C’è poi il fatto che i parcheggi a pagamento nelle strisce blu vengono istituiti per scoraggiare le persone a utilizzare l’auto. In altre parole, se non vuole pagare il parcheggio nelle strisce blu, molto spesso una persona normodotata può cavarsela con il motorino, la bicicletta, gli autobus, camminando a piedi ecc. Viceversa per moltissime persone disabili tutto questo è impossibile. Ovvero, per moltissime persone disabili l’unica alternativa a non parcheggiare nelle strisce blu può essere quella di non uscire di casa. Quindi, anche sotto questo profilo, far pagare i disabili nelle strisce blu significa violare gli articoli 2 e 3 della Costituzione e la Legge 67/06: infatti, il costo del parcheggio nelle strisce blu finisce per risolversi in una tassa sulla disabilità.
A tutto questo si può aggiungere un’ulteriore discriminazione perché spesso le macchinette per pagare il parcheggio nelle strisce blu sono troppo lontane e inaccessibili per chi ha consistenti difficoltà motorie.
Insomma, non ci si può arrendere di fronte a questa Sentenza e, se necessario, vanno fatti altri ricorsi alla Magistratura. Infatti, le Sentenze della Corte di Cassazione contano sì molto, però capita poi anche che in successive Sentenze la Corte stessa cambi il proprio orientamento ed è anche importante far notare ai Comuni i limiti che ci sono nel presente provvedimento.
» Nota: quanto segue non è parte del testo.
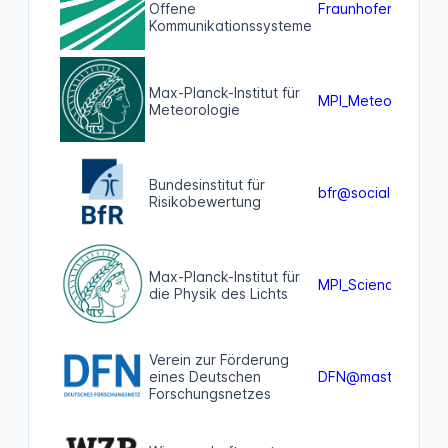
Offene
FraunhoferFOKUS@
Kommunikationssysteme
Max-Planck-Institut für
MPI_Meteo@wissko
Meteorologie
Bundesinstitut für
bfr@social.bund.d
Risikobewertung
Max-Planck-Institut für
MPI_ScienceOfLigh
die Physik des Lichts
Verein zur Förderung
eines Deutschen
DFN@mastodon.soc
Forschungsnetzes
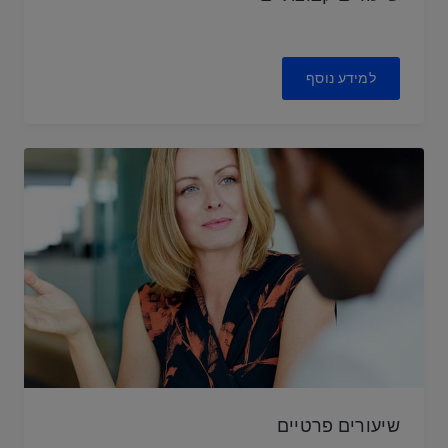
למידע נוסף
שיעורים פרטיים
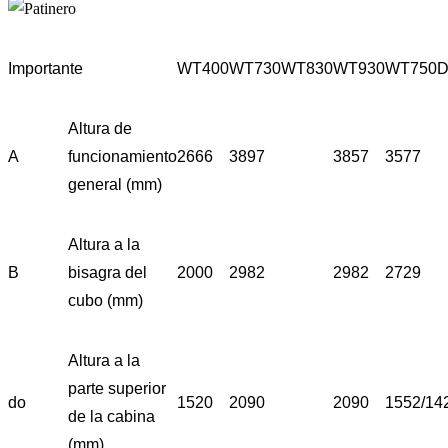
Importante
WT400
WT730
WT830
WT930
WT750
Altura de
A
funcionamiento
2666
3897
3857
3577
general (mm)
Altura a la
B
bisagra del
2000
2982
2982
2729
cubo (mm)
Altura a la
parte superior
do
1520
2090
2090
1552/14
de la cabina
(mm)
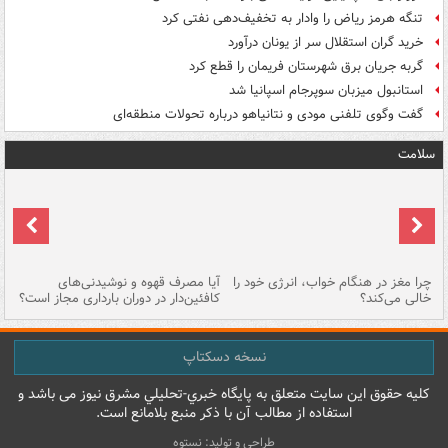
تنگه هرمز ریاض را وادار به تخفیف‌دهی نفتی کرد
خرید گران استقلال سر از یونان درآورد
گربه جریان برق شهرستان فریمان را قطع کرد
استانبول میزبان سوپرجام اسپانیا شد
گفت وگوی تلفنی مودی و نتانیاهو درباره تحولات منطقه‌ای
سلامت
ت
چرا مغز در هنگام خواب، انرژی خود را
آیا مصرف قهوه و نوشیدنی‌های
چر
خالی می‌کند؟
کافئین‌دار در دوران بارداری مجاز است؟
می
نسخه دسکتاپ
کليه حقوق اين سايت متعلق به پایگاه خبري-تحليلي مشرق نيوز می باشد و
استفاده از مطالب آن با ذکر منبع بلامانع است.
طراحی و تولید: نستوه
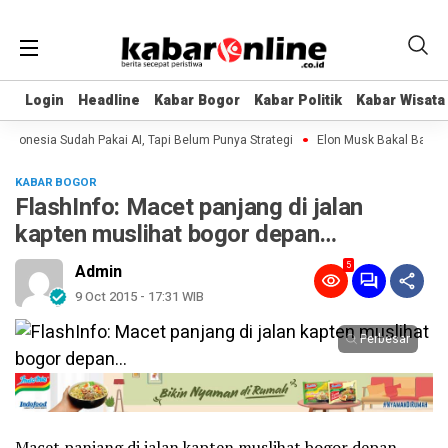
Login
Login
Headline
Headline
Kabar Bogor
Kabar Bogor
Kabar Politik
Kabar Politik
Kabar Wisata
Kabar Wisata
onesia Sudah Pakai AI, Tapi Belum Punya Strategi
Elon Musk Bakal Bangun P
KABAR BOGOR
FlashInfo: Macet panjang di jalan
kapten muslihat bogor depan…
5
Admin
9 Oct 2015 - 17:31 WIB
Perbesar
Macet panjang di jalan kapten muslihat bogor depan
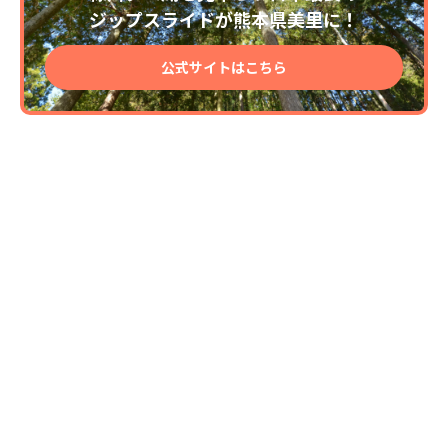
ジップスライドが熊本県美里に！
公式サイトはこちら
In sostanza è realistico ritenere che dietro a questa Sentenza – come dietro ad altre – ci siano tre notevoli problemi. Il primo è che molto probabilmente i magistrati che l’hanno emanata non conoscono la realtà della vita concreta dei disabili. Il secondo problema è che gli alti magistrati vivono una vita troppo privilegiata, in un mondo troppo staccato dalla realtà della maggior parte delle persone. E poiché – così come fra tutte le persone – anche fra i magistrati c’è chi è meno capace di utilizzare l’intelligenza in maniera veramente completa, quando capita che sono queste persone a decidere, il mondo di privilegi in cui vivono può impedire di capire la realtà. È chiaro anche che l’assenza di privilegi di per sé non è affatto garanzia di capacità di capire le cose e tuttavia tale assenza di privilegi diventa uno straordinario ausilio quando è unito alla padronanza di taluni strumenti cognitivi.
Il terzo problema, infine, è che fino all’avvento della Costituzione i magistrati si trovavano a dover decidere su una tipologia di questioni abbastanza limitata. Man mano che viene attuata la Costituzione – e in particolare a seguito degli articoli 2 e 3 – i magistrati stessi si trovano a dover decidere su una sfera molto più ampia di questioni. Ed è allora molto difficile che una stessa persona fisica (magistrato) possa conoscere tutte le questioni per le quali è oggi necessario rivolgersi al giudice.
È evidente poi che la responsabilità prima di tutto ciò è di chi fa le leggi, quindi del Parlamento e dei Consigli Regionali. Infatti dovrebbero essere prodotte leggi più precise, che stabilissero con più chiarezza quali siano i diritti e i doveri dei cittadini. Cosicché poi per i magistrati diventerebbe più facile prendere le decisioni.
Sorge tuttavia un altro problema e cioè che per far sì che l’amministrazione della giustizia si avvicini un po’ di più alla giustizia secondo i parametri stabiliti dai più volte citati articoli 2 e 3 della Costituzione, sarebbe necessario dimezzare gli stipendi degli alti magistrati, in modo che questi potessero fare una vita più vicina alla realtà concreta della stragrande maggioranza delle persone. Si badi bene, con questo non si vuole affatto cavalcare la tendenza a colpire la magistratura. Viceversa se ne vuole esaltare il ruolo perché la vera forza sta proprio nell’essere vicini alla vita reale.
*Associazione Vita Indipendente (AVI) Toscana. Il presente testo è disponibile anche nel sito della stessa.